On Monday 23 July 2012 at 06:45 Span 61, the western retractor span collapsed during maintenance work, causing it to partly sink, trapping a minibus. No injuries resulted but as all the larger ferries are decommissioned it caused major disruption.

==Management==
The Demerara Harbour Bridge was managed by the Management and Monitoring Unit, Demerara Harbour Bridge Rehabilitation Project (MMU), a subsidiary of the Ministry of Public Works (MPW). MMU, however functions independently of the MPW, and maintains a full staff responsible for maintenance, management, construction and operation. MMU also maintains financial independence based on revenue earned from tolls (vehicle and water-borne vessels). They have a staff of about 60 people.

== New Demerara River Bridge ==
In December 2015 tenders were received from twenty-three international and local companies for a new bridge. In August 2017 plans were announced to construct a new bridge two kilometres north of the existing bridge, linking Houston on the eastern bank to Versailles on the western bank.
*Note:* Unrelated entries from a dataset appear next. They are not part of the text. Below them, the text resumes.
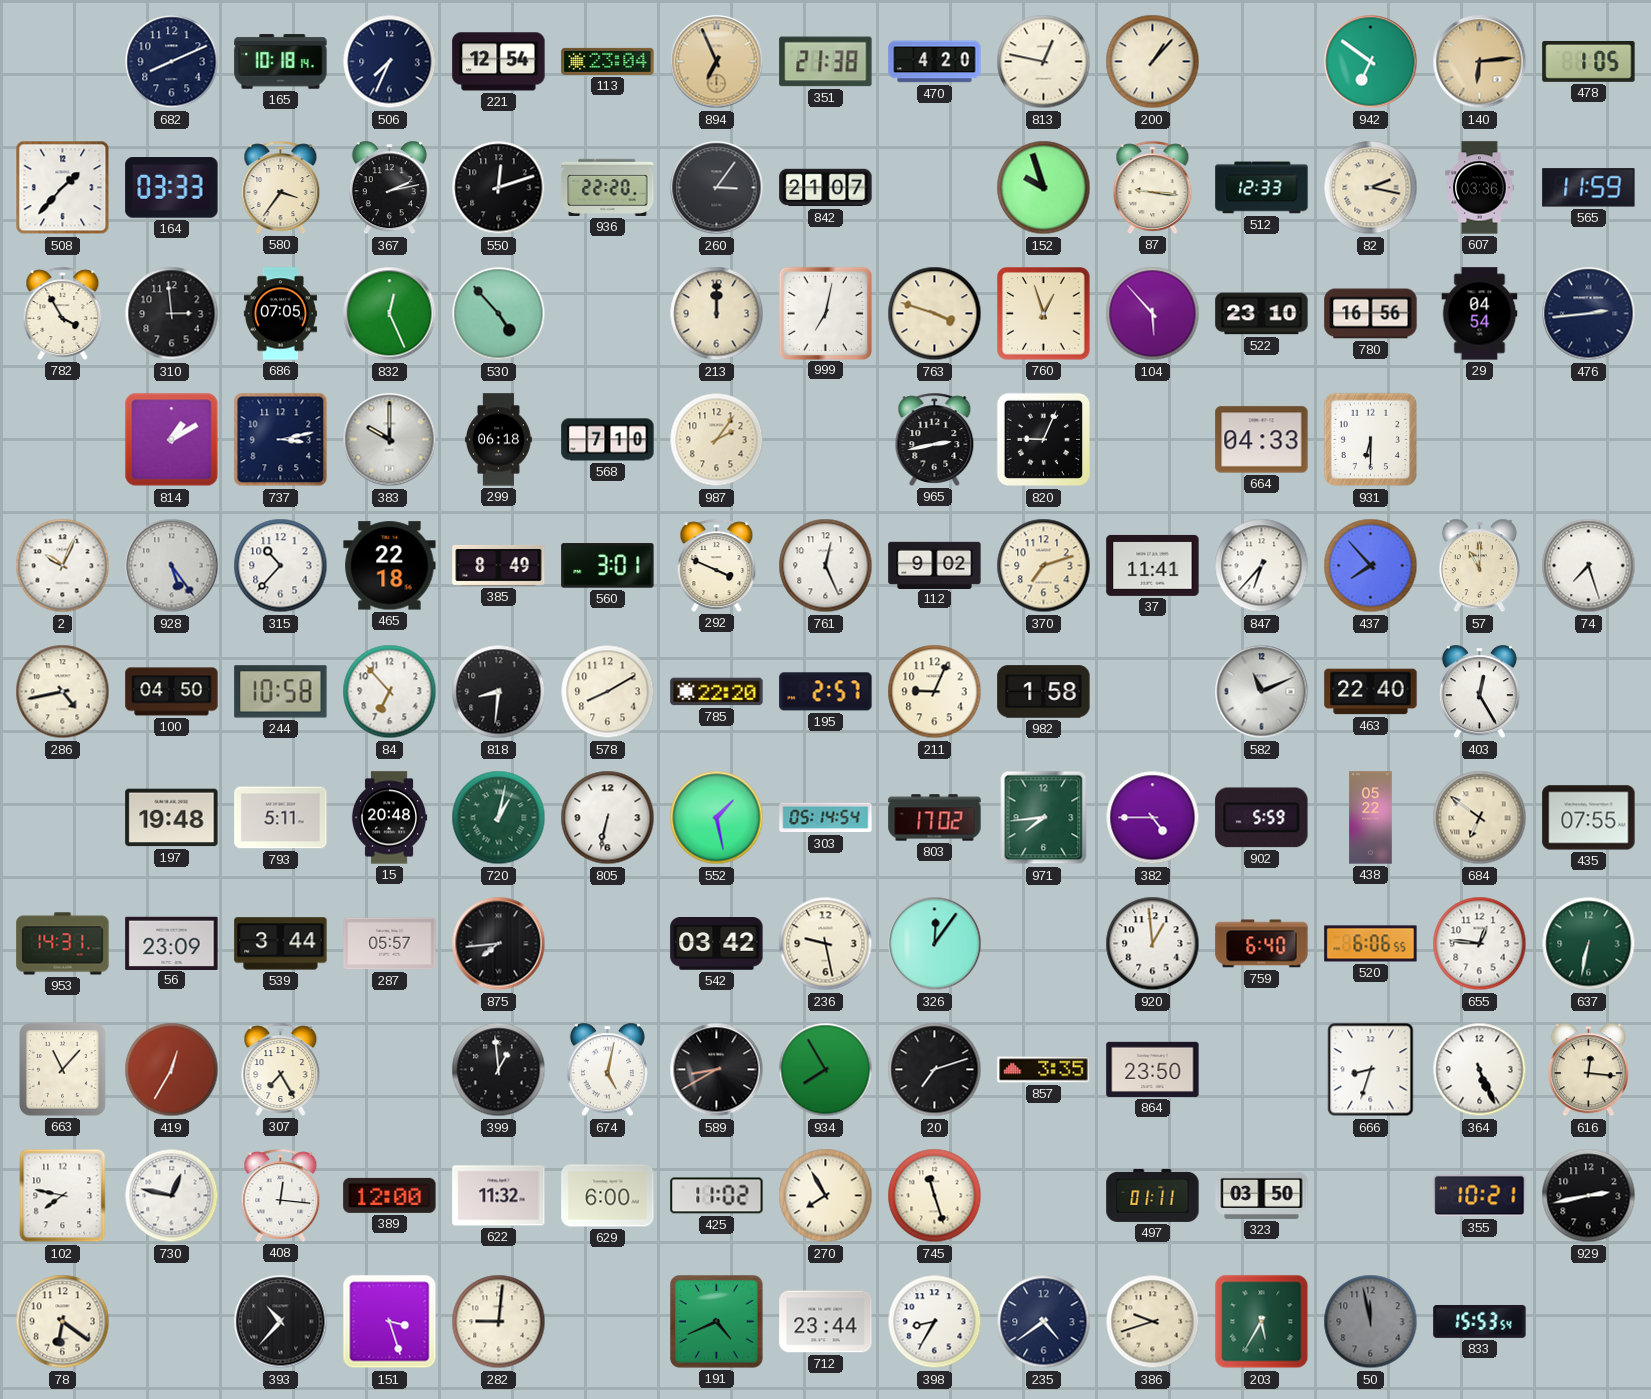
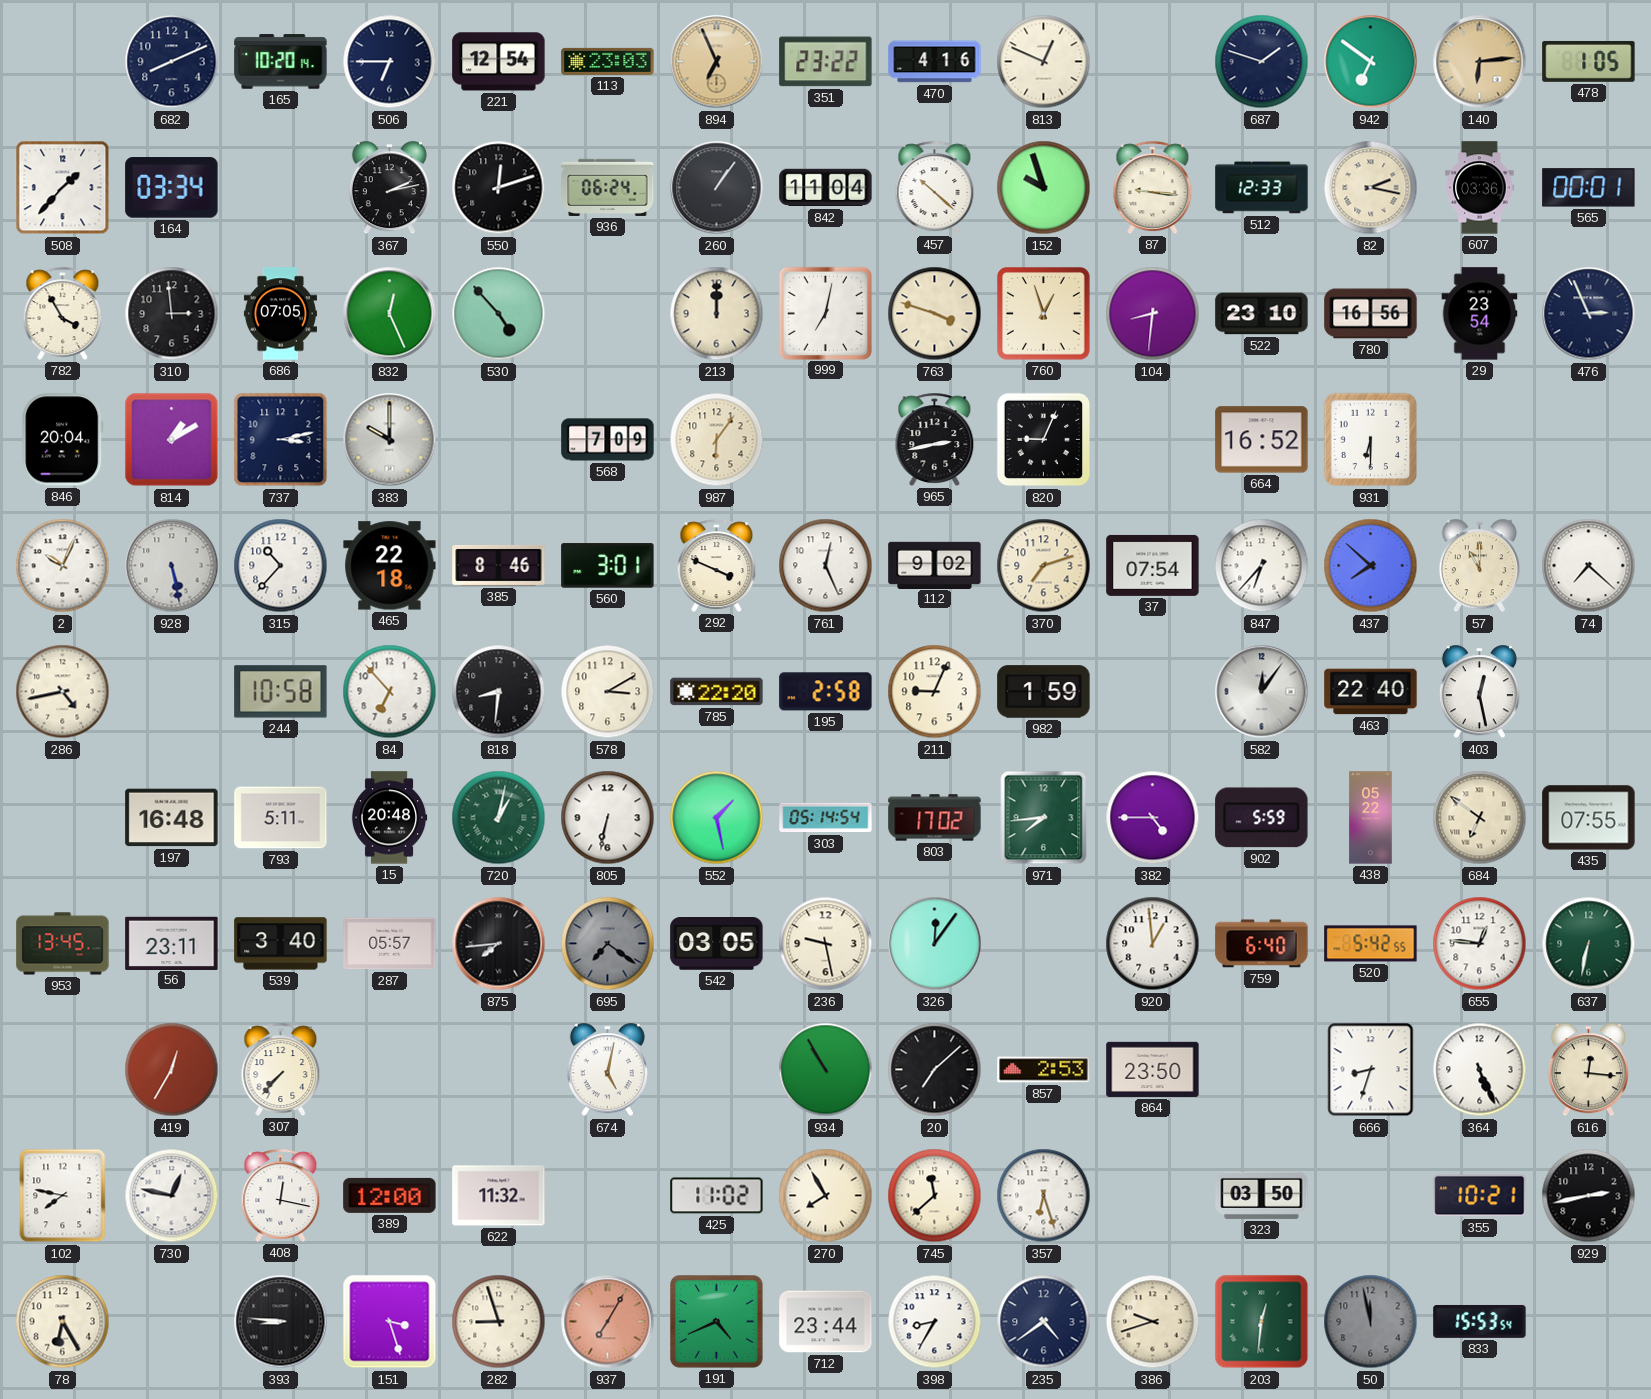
165: 10:18 -> 10:20
506: 7:34 -> 6:45
113: 23:04 -> 23:03
351: 21:38 -> 23:22
470: 4:20 -> 4:16
813: 12:47 -> 12:49
200: 1:07 -> none
687: none -> 1:48
164: 03:33 -> 03:34
580: 3:36 -> none
936: 22:20 -> 06:24
260: 3:06 -> 1:06
842: 21:07 -> 11:04
457: none -> 10:22
565: 11:59 -> 00:01
104: 5:53 -> 8:31
29: 04:54 -> 23:54
476: 2:44 -> 2:56
846: none -> 20:04
299: 06:18 -> none
568: 7:10 -> 7:09
987: 2:06 -> 6:06
664: 04:33 -> 16:52
928: 5:24 -> 5:28
385: 8:49 -> 8:46
37: 11:41 -> 07:54
437: 7:53 -> 7:52
74: 7:27 -> 7:22
100: 04:50 -> none
578: 8:10 -> 3:10
195: 2:57 -> 2:58
982: 1:58 -> 1:59
582: 11:11 -> 12:06
403: 12:25 -> 12:28
197: 19:48 -> 16:48
953: 14:31 -> 13:45
56: 23:09 -> 23:11
539: 3:44 -> 3:40
695: none -> 7:21
542: 03:42 -> 03:05
520: 6:06 -> 5:42
663: 11:07 -> none
307: 7:25 -> 7:37
399: 12:59 -> none
589: 8:40 -> none
934: 7:55 -> 10:55
20: 7:12 -> 7:08
857: 3:35 -> 2:53
408: 12:16 -> 12:17
629: 6:00 -> none
745: 11:27 -> 11:38
357: none -> 6:27
497: 01:11 -> none
78: 6:21 -> 6:25
393: 10:37 -> 8:46
282: 9:01 -> 8:57
937: none -> 7:05
203: 5:35 -> 12:31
However, breaches in procurement due to "unsolicited proposals" delayed plans. In 2020, a new request for bid was issued, with proposed connection between Nandy Park to the east and Meer Zorgen/La Grange to the west, and construction is now under way.
The new Demerara Harbour Bridge project will be officially open on October 5, 2025. This four-lane, high-span, cable-stayed bridge spans 2.6 kilometers across the Demerara River, linking Region Three to Region Four. Built by China Railway Construction Corporation Limited at a cost of US$260 million, the bridge is designed to last 100 years and accommodate vehicles traveling at speeds up to 80 km/h—more than double the speed allowed on the aging Demerara Harbour Bridge it replaces. It opened on Oct. 5, 2025.